The source I read did not specify that unsigned code from Google were trying to replace signed code. That makes it seem less like a Microsoft issue and more of a Google issue. Thanks for the info.

The source I read basically just said Microsoft updated something and then it started flagging Chrome's update as malware. But if the issue is how Chrome updates itself, I wonder how they fixed it. Like you said, you generally don't want to just flag files as trusted so that it bypasses checks.

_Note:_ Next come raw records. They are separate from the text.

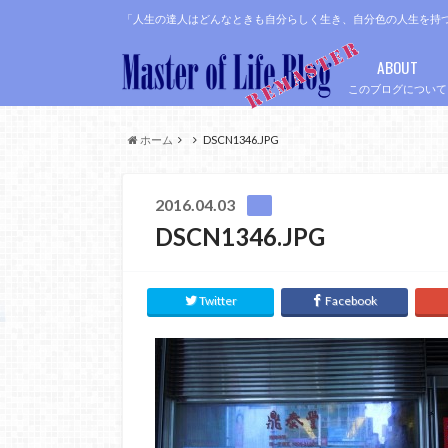
「人生の達人はどんなときも自分らしく生き、自分色の人生を持
ABOUT
このブログについて
ホーム
DSCN1346.JPG
2016.04.03
DSCN1346.JPG
Twitter
Facebook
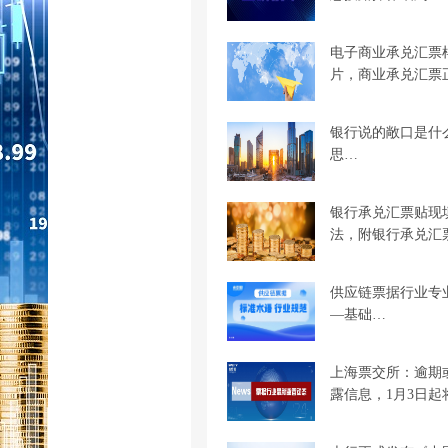
电子商业承兑汇票
片，商业承兑汇票
银行说的敞口是什
思…
银行承兑汇票贴现
法，附银行承兑汇
供应链票据行业专
—基础…
上海票交所：逾期
露信息，1月3日起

Well considering Microsoft were the ones to fix it, and not Google, and the whole issues of the files not being signed then the same files being signed later it doesn't actually rule out a bug or some brokenness in the MDE process of evaluating files as they get changed etc. I don't know, I haven't gone through the effort of tracing and profiling the Google Chrome Updater process to watch each step and break point it so the files can be inspected at each step.

 

Note this is most likely how it's always been for Chrome updates so it would have been a Microsoft MDE/EDR logic update/change, I just don't know whos to blame other than MS/MDE saying at some stage the files are not signed according to it. The truth could well be more complicated.

 

29 minutes ago, Mark Kaine said:

i see, yeah i understand in this case its the replacing part (and being unsigned) thats problematic. I think most of my dlls dont replace anything,  they just get added...

 

I was just wondering because usually people advice not to download random dlls because its "dangerous" (and i dont, i always try finding more info/check with AVs...) but in the end i have hundreds if not thousands of dlls (and most wont be signed, signing files isnt something most modders are into xD)

The actual dll files need replacing with the newer ones, that's just part of application updates. dll are just files until you actually do something with them.

 

The flow, looking at MDE portal is quite interesting (based on the Chrome install I am looking at).

  1. Google Chrome Update service initiates an application update process, 'Google Update Service (gupdate)'. This is the first 3 lines in the picture.
  2. GoogleUpdate.exe (the actual service executable) starts a child process GoogleUpdateSetup.exe
  3. GoogleUpdateSetup.exe downloads the latest Chrome files to user profile Temp directory
  4. GoogleUpdate.exe tried to pick these new files up and replace the existing/old files with the new ones
  5. MDE freaks out because the files in the user profile Temp directory don't have the Google signing on them where as the existing ones do

 

GoogleUpdate.exe would normally load the gooupdate.dll dll during a version update check so MDE knows this process would normally be loading and interacting with a signed dll of this name. So MDE suspects that GoogleUpdate.exe is loading a nontrusted and abnormal dll compared to the one it would normally be using based upon this difference, hence could be a malicious dll side-load.